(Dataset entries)
== Segment start ==

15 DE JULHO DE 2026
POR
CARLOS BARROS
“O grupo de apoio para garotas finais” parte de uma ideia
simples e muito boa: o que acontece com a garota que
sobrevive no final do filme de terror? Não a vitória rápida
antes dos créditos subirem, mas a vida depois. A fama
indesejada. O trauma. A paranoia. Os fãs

== Segment end ==
== Segment start ==

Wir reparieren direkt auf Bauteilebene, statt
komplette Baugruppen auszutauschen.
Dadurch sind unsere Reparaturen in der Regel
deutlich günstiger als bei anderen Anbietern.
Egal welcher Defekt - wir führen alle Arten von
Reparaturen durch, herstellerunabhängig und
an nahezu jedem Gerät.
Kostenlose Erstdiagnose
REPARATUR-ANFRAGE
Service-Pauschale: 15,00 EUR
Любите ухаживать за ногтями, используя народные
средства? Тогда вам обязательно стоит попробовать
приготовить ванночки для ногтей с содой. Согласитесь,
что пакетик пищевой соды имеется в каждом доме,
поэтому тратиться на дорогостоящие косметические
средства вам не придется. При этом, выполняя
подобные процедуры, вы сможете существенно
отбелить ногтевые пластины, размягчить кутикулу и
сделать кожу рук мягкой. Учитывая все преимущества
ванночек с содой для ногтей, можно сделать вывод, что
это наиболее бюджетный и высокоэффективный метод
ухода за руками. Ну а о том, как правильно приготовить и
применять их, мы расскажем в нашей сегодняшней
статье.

== Segment end ==

## Assigned task
The expected answer is an exact copy of the lines above, beginning at the line with "15 DE JULHO DE 2026" and ending at the line with "indesejada. O trauma. A paranoia. Os fãs", with both ends in.

## Solved exercise
15 DE JULHO DE 2026
POR
CARLOS BARROS
“O grupo de apoio para garotas finais” parte de uma ideia
simples e muito boa: o que acontece com a garota que
sobrevive no final do filme de terror? Não a vitória rápida
antes dos créditos subirem, mas a vida depois. A fama
indesejada. O trauma. A paranoia. Os fãs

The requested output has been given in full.